Li Mei, Qin Zhi, Steen Erik, Terry Ann, Wang Bowen, Wohlfart Björn, Steen Stig, Arner Anders
Department of Clinical Sciences, Lund, Lund University, Lund, Sweden.
Igelösa Life Science AB, Lund, Sweden.
Front Cardiovasc Med. 2023 Feb 20;10:1105257. doi: 10.3389/fcvm.2023.1105257. eCollection 2023.
Stone heart (ischemic contracture) is a rare and serious condition observed in the heart after periods of warm ischemia. The underlying mechanisms are largely unknown and treatment options are lacking. In view of the possibilities for cardiac donation after circulatory death (DCD), introducing risks for ischemic damage, we have investigated stone heart in pigs. Following cessation of ventilation, circulatory death (systolic pressure <8 mmHg) occurred within 13.1 ± 1.2 min; and a stone heart, manifested with asystole, increased left ventricular wall thickness and stiffness, established after a further 17 ± 6 min. Adenosine triphosphate and phosphocreatine levels decreased by about 50% in the stone heart. Electron microscopy showed deteriorated structure with contraction bands, Z-line streaming and swollen mitochondria. Synchrotron based small angle X-ray scattering of trabecular samples from stone hearts revealed attachment of myosin to actin, without volume changes in the sarcomeres. Ca sensitivity, determined in permeabilized muscle, was increased in stone heart samples. An model for stone heart, using isolated trabecular muscle exposed to hypoxia/zero glucose, exhibited the main characteristics of stone heart in whole animals, with a fall in high-energy phosphates and development of muscle contracture. The stone heart condition was significantly attenuated by the myosin inhibitor MYK-461 (Mavacamten). In conclusion, the stone heart is a hypercontracted state associated with myosin binding to actin and increased Ca sensitivity. The hypercontractile state, once developed, is poorly reversible. The myosin inhibitor MYK-461, which is clinically approved for other indications, could be a promising venue for prevention.

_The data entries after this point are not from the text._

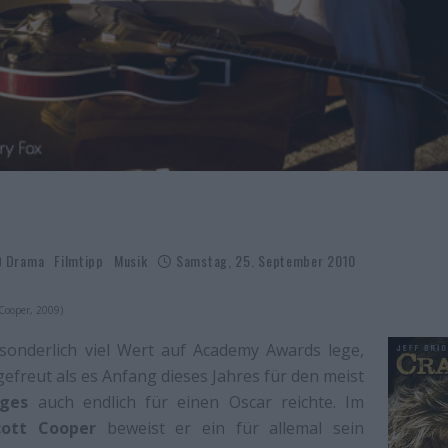
Drama
Filmtipp
Musik
Samstag, 25. September 2010
 Cooper, 2009)
sonderlich viel Wert auf Academy Awards lege,
gefreut als es Anfang dieses Jahres für den meist
dges
auch endlich für einen Oscar reichte. Im
cott Cooper
beweist er ein für allemal sein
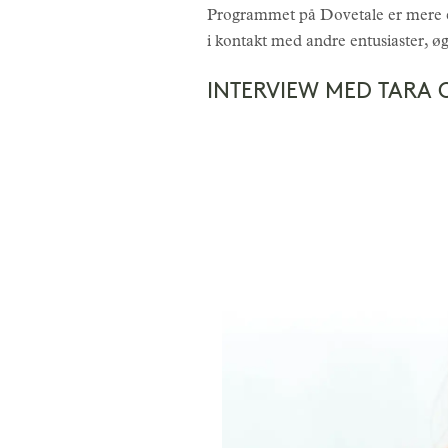
Programmet på Dovetale er mere e
i kontakt med andre entusiaster, ø
INTERVIEW MED TARA 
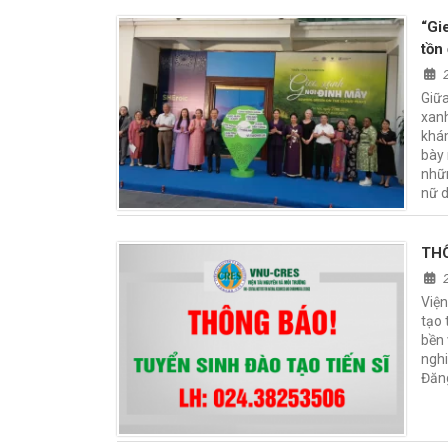
“Gi
tồn
Giữa
xanh
khám
bày 
nhữn
nữ d
Viện
tạo 
bền 
nghi
Đăn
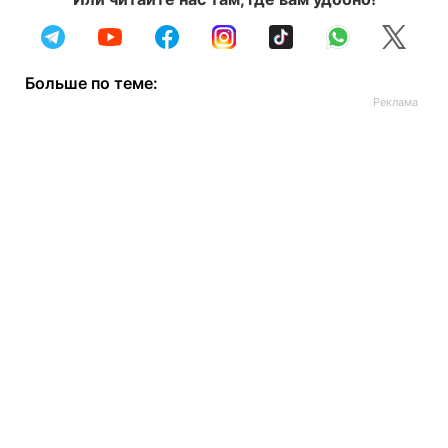
Больше по теме:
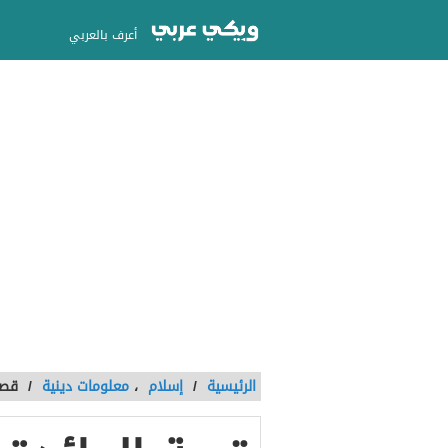
أعرف بالعربي
الرئيسية
/
إسلام
،
معلومات دينية
/
قصة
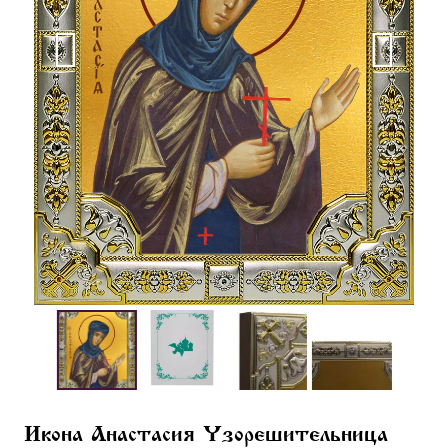
Икона Анастасия Узорешительница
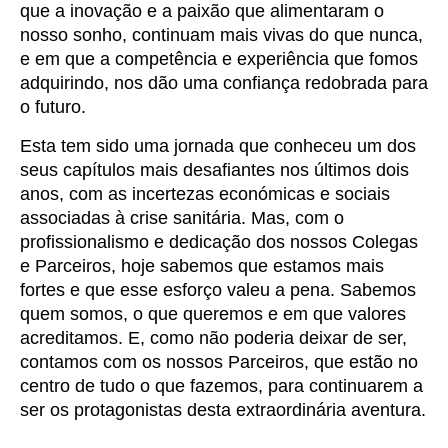
que a inovação e a paixão que alimentaram o
nosso sonho, continuam mais vivas do que nunca,
e em que a competência e experiência que fomos
adquirindo, nos dão uma confiança redobrada para
o futuro.
Esta tem sido uma jornada que conheceu um dos
seus capítulos mais desafiantes nos últimos dois
anos, com as incertezas económicas e sociais
associadas à crise sanitária. Mas, com o
profissionalismo e dedicação dos nossos Colegas
e Parceiros, hoje sabemos que estamos mais
fortes e que esse esforço valeu a pena. Sabemos
quem somos, o que queremos e em que valores
acreditamos.
E, como não poderia deixar de ser,
contamos com os nossos Parceiros, que estão no
centro de tudo o que fazemos, para continuarem a
ser os protagonistas desta extraordinária aventura.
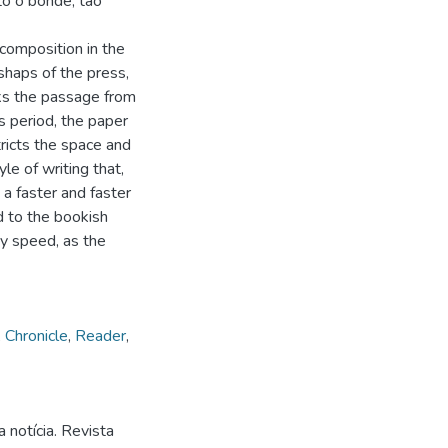
to o bonde, tão
 composition in the
shaps of the press,
ks the passage from
s period, the paper
ricts the space and
le of writing that,
 a faster and faster
d to the bookish
y speed, as the
,
Chronicle
,
Reader
,
 notícia. Revista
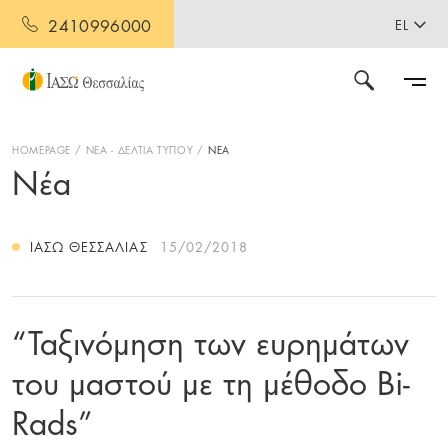
2410996000
EL
HOMEPAGE
ΝΕΑ - ΔΕΛΤΙΑ ΤΥΠΟΥ
ΝΕΑ
Νέα
ΙΑΣΩ ΘΕΣΣΑΛΊΑΣ
15/02/2018
“Ταξινόμηση των ευρημάτων
του μαστού με τη μέθοδο Bi-
Rads”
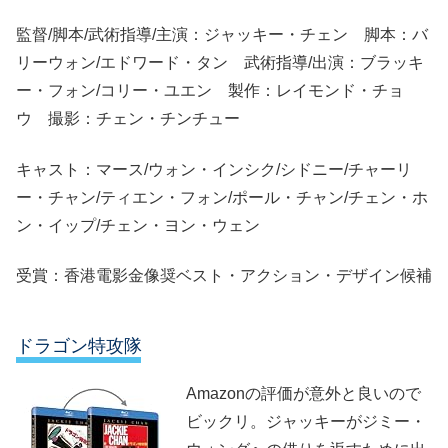
監督/脚本/武術指導/主演：ジャッキー・チェン 脚本：バ
リーウォン/エドワード・タン 武術指導/出演：ブラッキ
ー・フォン/コリー・ユエン 製作：レイモンド・チョ
ウ 撮影：チェン・チンチュー
キャスト：マース/ウォン・インシク/シドニー/チャーリ
ー・チャン/ティエン・フォン/ポール・チャン/チェン・ホ
ン・イップ/チェン・ヨン・ウェン
受賞：香港電影金像奨ベスト・アクション・デザイン候補
ドラゴン特攻隊
Amazonの評価が意外と良いので
ビックリ。ジャッキーがジミー・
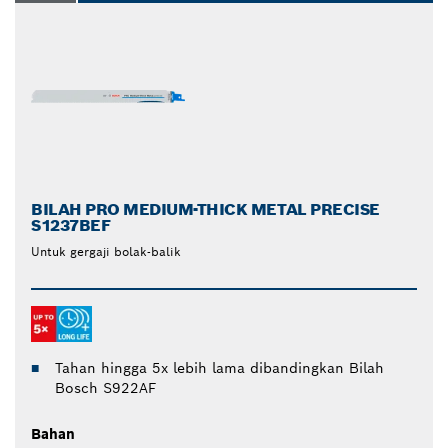
BILAH PRO MEDIUM-THICK METAL PRECISE
S1237BEF
Untuk gergaji bolak-balik
Tahan hingga 5x lebih lama dibandingkan Bilah
Bosch S922AF
Bahan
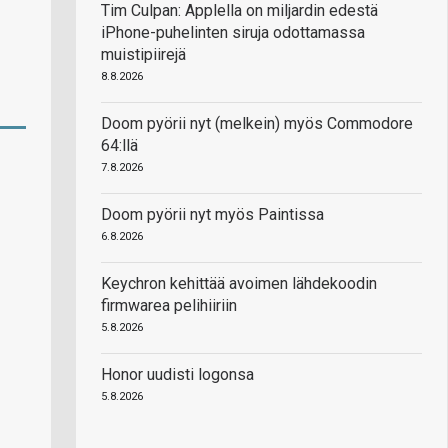
Tim Culpan: Applella on miljardin edestä
iPhone-puhelinten siruja odottamassa
muistipiirejä
8.8.2026
Doom pyörii nyt (melkein) myös Commodore
64:llä
7.8.2026
Doom pyörii nyt myös Paintissa
6.8.2026
Keychron kehittää avoimen lähdekoodin
firmwarea pelihiiriin
5.8.2026
Honor uudisti logonsa
5.8.2026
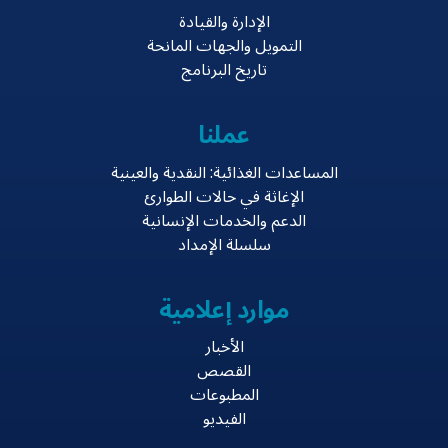
الإدارة والقيادة
التمويل والجهات المانحة
تاريخ البرنامج
عملنا
المساعدات الغذائية: النقدية والعينية
الإغاثة في حالات الطوارئ
الدعم والخدمات الإنسانية
سلسلة الإمداد
موارد إعلامية
الأخبار
القصص
المطبوعات
الفيديو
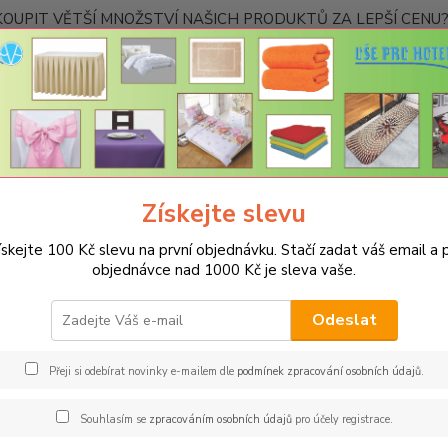
OUPIT VĚTŠÍ MNOŽSTVÍ NAŠICH PRODUKTŮ ZA LEPŠÍ CENU? K
Kontakty
Nevíte
Hledat
+420
Ponděl
Získejte slevu
PROSTĚRADLA
Bavlněné prostěradla JERSEY s gumou - 45 barev
R
 tmavě hnědá
ískejte 100 Kč slevu na první objednávku. Stačí zadat váš email a p
objednávce nad 1000 Kč je sleva vaše.
něné prostěradlo JERSEY 140x2
dá
Odeslat
Gram
Přeji si odebírat novinky e-mailem dle
podmínek zpracování osobních údajů
.
Oblíbe
Souhlasím se
zpracováním osobních údajů
pro účely registrace.
pohodl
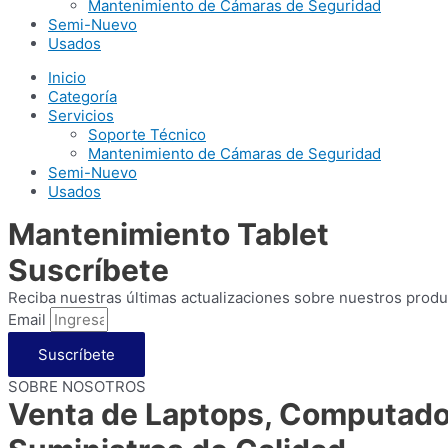
Mantenimiento de Cámaras de Seguridad
Semi-Nuevo
Usados
Inicio
Categoría
Servicios
Soporte Técnico
Mantenimiento de Cámaras de Seguridad
Semi-Nuevo
Usados
Mantenimiento Tablet
Suscríbete
Reciba nuestras últimas actualizaciones sobre nuestros prod
Email
Suscríbete
SOBRE NOSOTROS
Venta de Laptops, Computador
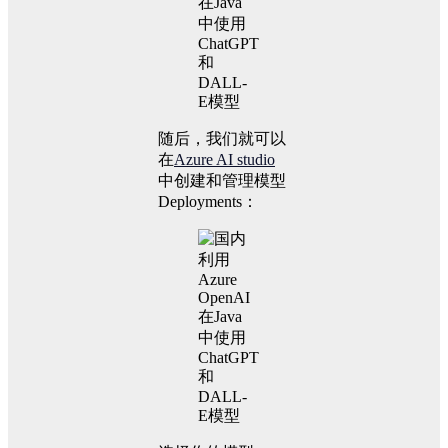
随后，我们就可以
在
Azure AI studio
中创建和管理模型
Deployments：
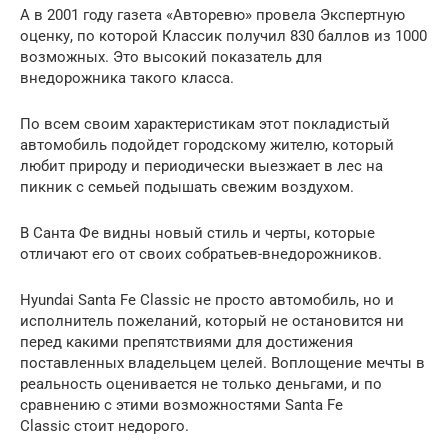
А в 2001 году газета «Авторевю» провела Экспертную
оценку, по которой Классик получил 830 баллов из 1000
возможных. Это высокий показатель для
внедорожника такого класса.
По всем своим характеристикам этот покладистый
автомобиль подойдет городскому жителю, который
любит природу и периодически выезжает в лес на
пикник с семьей подышать свежим воздухом.
В Санта Фе видны новый стиль и черты, которые
отличают его от своих собратьев-внедорожников.
Hyundai Santa Fe Classic не просто автомобиль, но и
исполнитель пожеланий, который не остановится ни
перед какими препятствиями для достижения
поставленных владельцем целей. Воплощение мечты в
реальность оценивается не только деньгами, и по
сравнению с этими возможностями Santa Fe
Classic стоит недорого.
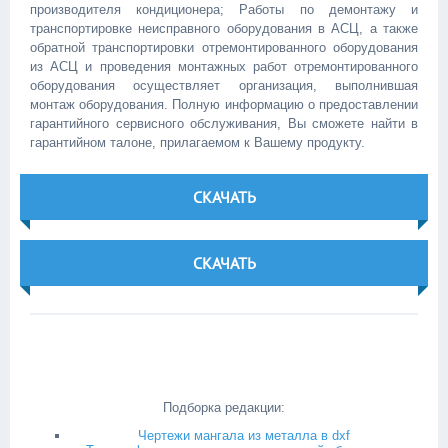
производителя кондиционера; Работы по демонтажу и
транспортировке неисправного оборудования в АСЦ, а также
обратной транспортировки отремонтированного оборудования
из АСЦ и проведения монтажных работ отремонтированного
оборудования осуществляет организация, выполнившая
монтаж оборудования. Полную информацию о предоставлении
гарантийного сервисного обслуживания, Вы сможете найти в
гарантийном талоне, прилагаемом к Вашему продукту.
СКАЧАТЬ
СКАЧАТЬ
Подборка редакции:
Чертежи мангала из металла в dxf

石心(缺血性挛缩)是一种在心脏经历一段时间的热缺血后出现的罕见且严重的病症。其潜在机制大多未知,且缺乏治疗方案。鉴于心脏死亡后器官捐献(DCD)存在引入缺血损伤风险的可能性,我们对猪的石心现象进行了研究。停止通气后,在13.1±1.2分钟内出现循环死亡(收缩压<8 mmHg);再过17±6分钟后,出现了以心脏停搏、左心室壁厚度增加和僵硬为表现的石心。石心中三磷酸腺苷和磷酸肌酸水平下降了约50%。电子显微镜显示结构恶化,出现收缩带、Z线流和线粒体肿胀。基于同步加速器的石心小梁样本小角X射线散射显示肌球蛋白与肌动蛋白附着,肌节体积无变化。在通透化肌肉中测定的钙敏感性在石心样本中增加。使用暴露于缺氧/无糖环境的离体小梁肌构建的石心模型展现了全动物石心的主要特征,即高能磷酸盐下降和肌肉挛缩。肌球蛋白抑制剂MYK-461(mavacamten)可显著减轻石心状况。总之,石心是一种与肌球蛋白与肌动蛋白结合及钙敏感性增加相关的过度收缩状态。一旦形成,这种过度收缩状态很难逆转。临床上已批准用于其他适应症的肌球蛋白抑制剂MYK-461可能是一种有前景的预防手段。